1

I have a data measured with an instrument and the format of it is .dat is simple OLE Structured Storage. I uploaded a sample here http://www.filedropper.com/sample1

I searched a lot but I could not find a way that I extract the data using Python or R. is anyone have a solution ?

nik
  • 2,500
  • 5
  • 21
  • 48

3 Answers3

1

You can use Python with the olefile module: pip install olefile

Then to read and extract:

import olefile
ole = olefile.OleFileIO('sample1.dat')
datastream = ole.openstream('3D Data')
with open('extract.dat', 'wb') as f:
    data = datastream.read()
    f.write(data)
chrki
  • 6,143
  • 6
  • 35
  • 55
  • I installed the olefile but i got this error I first put both the script and data in a folder in my desktop then i ran it Admins-MacBook-Pro:HPLC_3D_data admin$ ls extract.py sample1.dat Admins-MacBook-Pro:HPLC_3D_data admin$ python extract.py Traceback (most recent call last): File "extract.py", line 1, in import olefile ImportError: No module named olefile – nik May 17 '16 at 08:11
  • @nik Looks like the module wasn't properly installed, are you using Python 2 or 3? I tested on 2 – chrki May 17 '16 at 08:58
  • I am using Mac and this is the version of my python Admins-MBP:~ admin$ python -V Python 2.7.10 – nik May 17 '16 at 09:12
  • did you find the problem ? – nik May 17 '16 at 14:00
  • @nik worked fine for me on OSX 10.10.5, Python 2.7.6 - I used `sudo easy_install olefile` to install the module – chrki May 17 '16 at 18:56
  • @nik Sorry I have no idea how your data was produced and what format it is in, you should probably open another question on how to interpret and use the data you have. Binary data like in your ole file can be anything. – chrki May 17 '16 at 19:54
  • the data is generated by the EzChrom .dat is simple OLE Structured Storage https://en.wikipedia.org/wiki/COM_Structured_Storage you can extract binary blocks from storage using win32 API Storage functions (https://msdn.microsoft.com/en-us/library/windows/desktop/aa380341(v=vs.85).aspx) or you can use file-management software which considers OLE storage as archive and allow extracting data blocks as files. but i prefer to use python – nik May 17 '16 at 19:55
  • @nik Yeah I was able to look at the ole archive with another program and extract data from there as well, but the data in the ole archive is just more binary data that I don't know what it's made of and how to use it (binary data). Sorry – chrki May 17 '16 at 19:59
0

I thought I'd post my findings in an answer.

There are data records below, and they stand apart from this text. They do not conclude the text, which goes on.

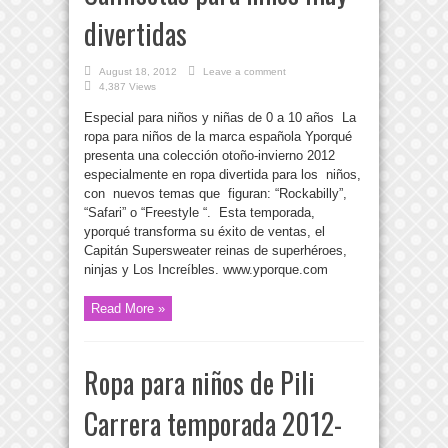
divertidas
August 18, 2012
Leave a comment
4,387 Views
Especial para niños y niñas de 0 a 10 años La
ropa para niños de la marca española Yporqué
presenta una colección otoño-invierno 2012
especialmente en ropa divertida para los niños,
con nuevos temas que figuran: “Rockabilly”,
“Safari” o “Freestyle “. Esta temporada,
yporqué transforma su éxito de ventas, el
Capitán Supersweater reinas de superhéroes,
ninjas y Los Increíbles. www.yporque.com
Read More »
Ropa para niños de Pili
Carrera temporada 2012-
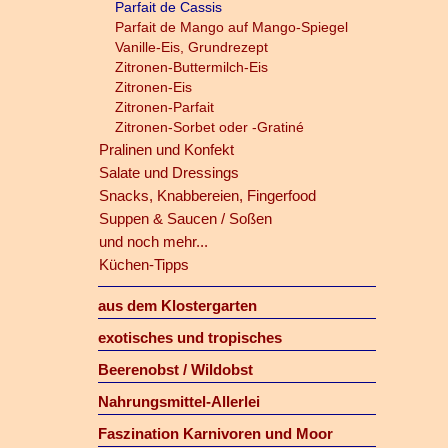
Parfait de Cassis
Parfait de Mango auf Mango-Spiegel
Vanille-Eis, Grundrezept
Zitronen-Buttermilch-Eis
Zitronen-Eis
Zitronen-Parfait
Zitronen-Sorbet oder -Gratiné
Pralinen und Konfekt
Salate und Dressings
Snacks, Knabbereien, Fingerfood
Suppen & Saucen / Soßen
und noch mehr...
Küchen-Tipps
aus dem Klostergarten
exotisches und tropisches
Beerenobst / Wildobst
Nahrungsmittel-Allerlei
Faszination Karnivoren und Moor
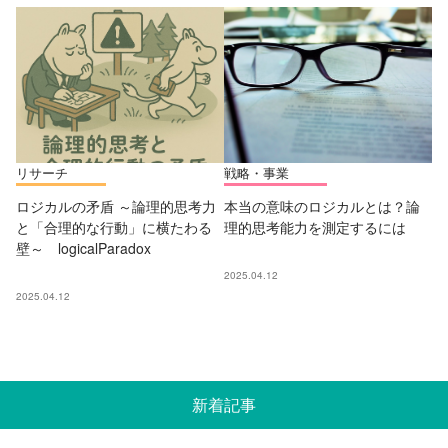
リサーチ
戦略・事業
ロジカルの矛盾 ～論理的思考力
本当の意味のロジカルとは？論
と「合理的な行動」に横たわる
理的思考能力を測定するには
壁～ logicalParadox
2025.04.12
2025.04.12
新着記事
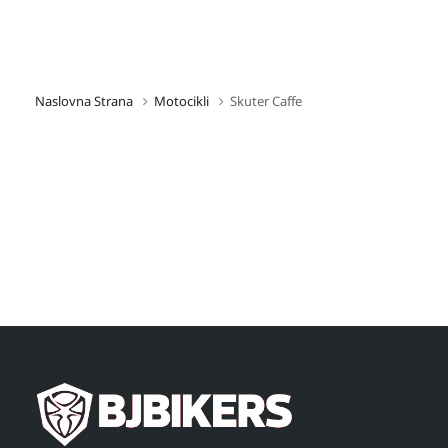
Naslovna Strana
Motocikli
Skuter Caffe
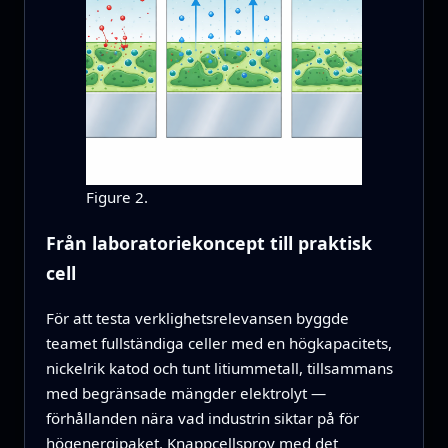
Figure 2.
Från laboratoriekoncept till praktisk
cell
För att testa verklighetsrelevansen byggde
teamet fullständiga celler med en högkapacitets,
nickelrik katod och tunt litiummetall, tillsammans
med begränsade mängder elektrolyt —
förhållanden nära vad industrin siktar på för
högenergipaket. Knappcellsprov med det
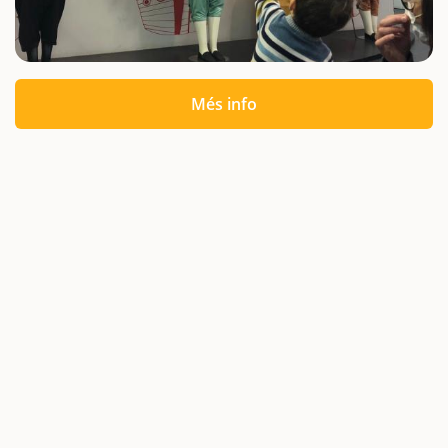
Més info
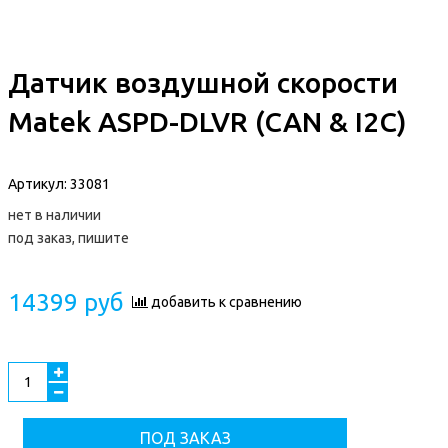
Датчик воздушной скорости
Matek ASPD-DLVR (CAN & I2C)
Артикул:
33081
нет в наличии
под заказ, пишите
14399 руб
добавить к сравнению
ПОД ЗАКАЗ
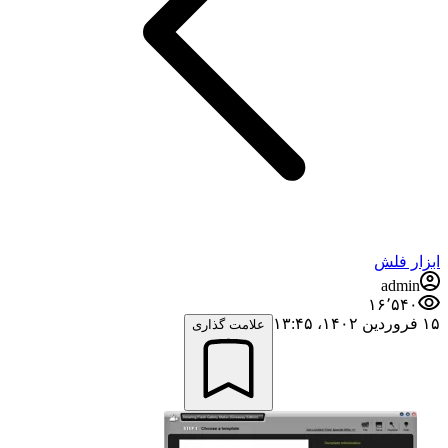
ابزار فلش
admin
۱۶٬۵۴۰
۱۵ فروردین ۱۴۰۲،‏ ۱۳:۴۵
علامت گذاری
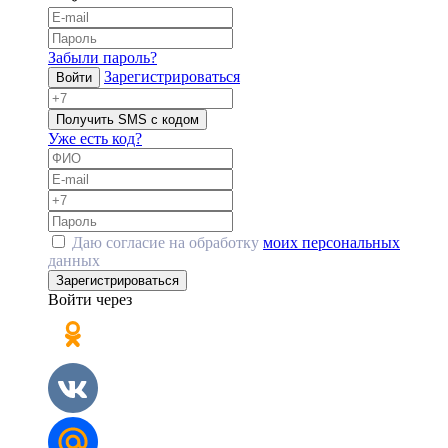
Забыли пароль?
Зарегистрироваться
Войти
Получить SMS с кодом
Уже есть код?
Даю согласие на обработку
моих персональных
данных
Зарегистрироваться
Войти через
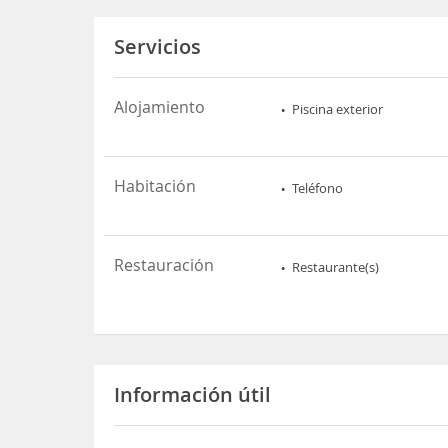
Servicios
Alojamiento
Piscina exterior
Habitación
Teléfono
Restauración
Restaurante(s)
Información útil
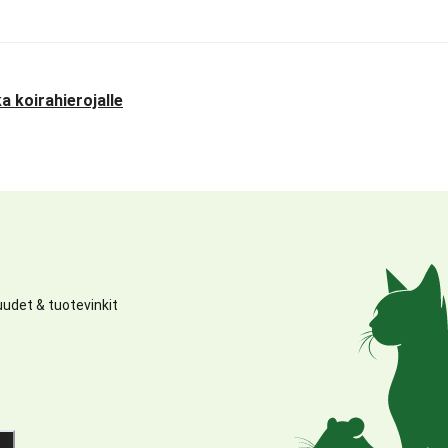
a koirahierojalle
udet & tuotevinkit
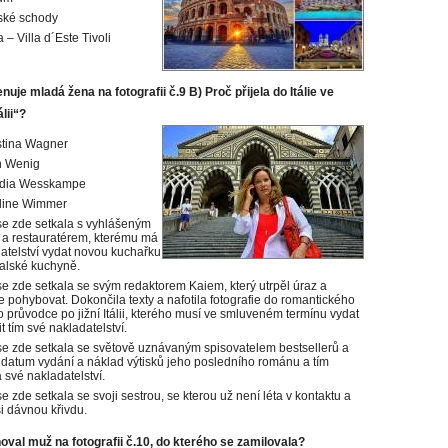
ské schody
 – Villa d´Este Tivoli
nuje mladá žena na fotografii č.9 B) Proč přijela do Itálie ve
álii“?
stina Wagner
n Wenig
udia Wesskampe
oline Wimmer
se zde setkala s vyhlášeným
a restauratérem, kterému má
datelství vydat novou kuchařku
italské kuchyně.
se zde setkala se svým redaktorem Kaiem, který utrpěl úraz a
 pohybovat. Dokončila texty a nafotila fotografie do romantického
 průvodce po jižní Itálii, kterého musí ve smluveném termínu vydat
t tím své nakladatelství.
se zde setkala se světově uznávaným spisovatelem bestsellerů a
 datum vydání a náklad výtisků jeho posledního románu a tím
 své nakladatelství.
e zde setkala se svoji sestrou, se kterou už není léta v kontaktu a
si dávnou křivdu.
oval muž na fotografii č.10, do kterého se zamilovala?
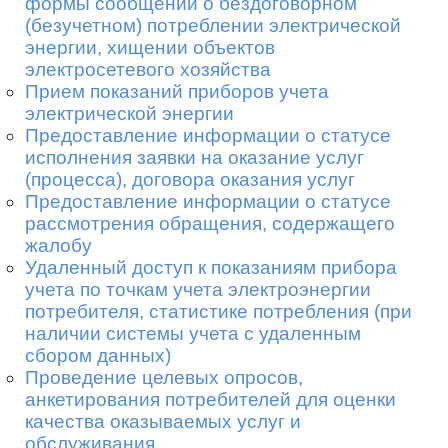
формы сообщений о бездоговорном
(безучетном) потреблении электрической
энергии, хищении объектов
электросетевого хозяйства
Прием показаний приборов учета
электрической энергии
Предоставление информации о статусе
×
Заказать обратный звонок
исполнения заявки на оказание услуг
(процесса), договора оказания услуг
Предоставление информации о статусе
рассмотрения обращения, содержащего
Укажите ваше имя и телефон
жалобу
Удаленный доступ к показаниям прибора
*
учета по точкам учета электроэнергии
потребителя, статистике потребления (при
*
наличии системы учета с удаленным
сбором данных)
Отправить
Проведение целевых опросов,
анкетирования потребителей для оценки
качества оказываемых услуг и
обслуживания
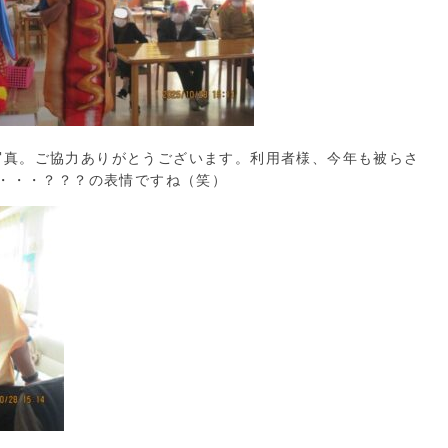
写真。ご協力ありがとうございます。利用者様、今年も被らさ
・・・？？？の表情ですね（笑）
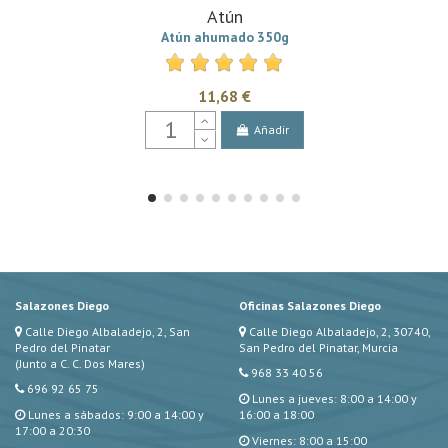
Atún
Atún ahumado 350g
11,68 €
Añadir
Salazones Diego
Oficinas Salazones Diego
Calle Diego Albaladejo, 2, San
Calle Diego Albaladejo, 2, 30740,
Pedro del Pinatar
San Pedro del Pinatar, Murcia
(Junto a C. C. Dos Mares)
968 33 40 56
696 92 65 75
Lunes a jueves: 8:00 a 14:00 y
Lunes a sábados: 9:00 a 14:00 y
16:00 a 18:00
17:00 a 20:30
Viernes: 8:00 a 15:00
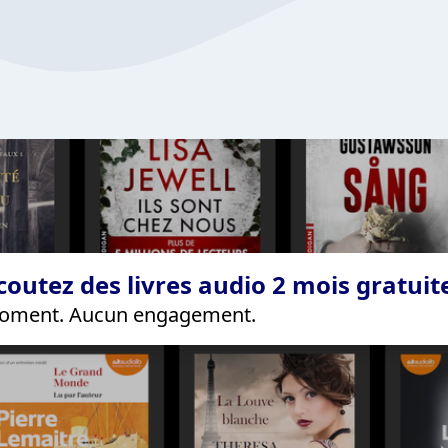
coutez des livres audio 2 mois gratui
 moment. Aucun engagement.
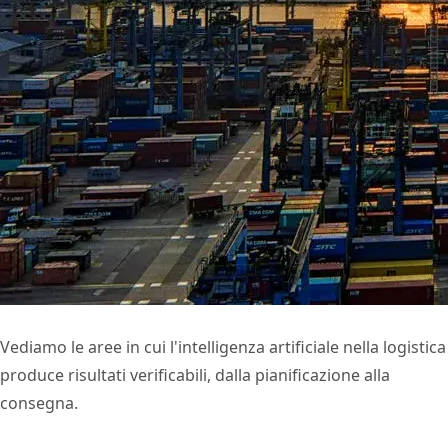
Vediamo le aree in cui l'intelligenza artificiale nella logistica
produce risultati verificabili, dalla pianificazione alla
consegna.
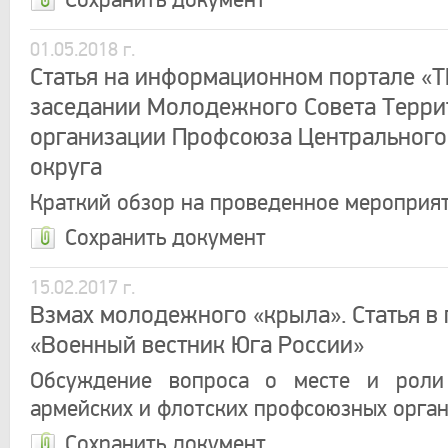
Сохранить документ
01.05.2018 г.
Статья на информационном портале «Т
заседании Молодежного Совета Терри
организации Профсоюза Центрального
округа
Краткий обзор на проведенное мероприя
Сохранить документ
15.02.2017 г.
Взмах молодежного «крыла». Статья в 
«Военный вестник Юга России»
Обсуждение вопроса о месте и рол
армейских и флотских профсоюзных орган
Сохранить документ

Sorry to say but it appears that you can't bring the OLE structured data into R in the current format.

OLEDB connection in R

Reading in .dat files is quite simple (see here for more info import dat file into R), but the OLE format complicates things. I'd recommend either using the answer provided by @chrki or extracting to a format other than OLE and then reading it into R.

Sorry I couldn't be of more help.

Community
  • 1
  • 1
plumbus_bouquet
  • 443
  • 6
  • 7
0

you can use the pillow module for Python 3.* or PIL for Python 2.* I use Python 3.4 so:

from PIL import OleFileIO
dir(OleFileIO) # to see all the stuff available inside

From there you can dump the streams and many more things.

Documentation about OleFileIO: Here

Belial
  • 821
  • 1
  • 9
  • 12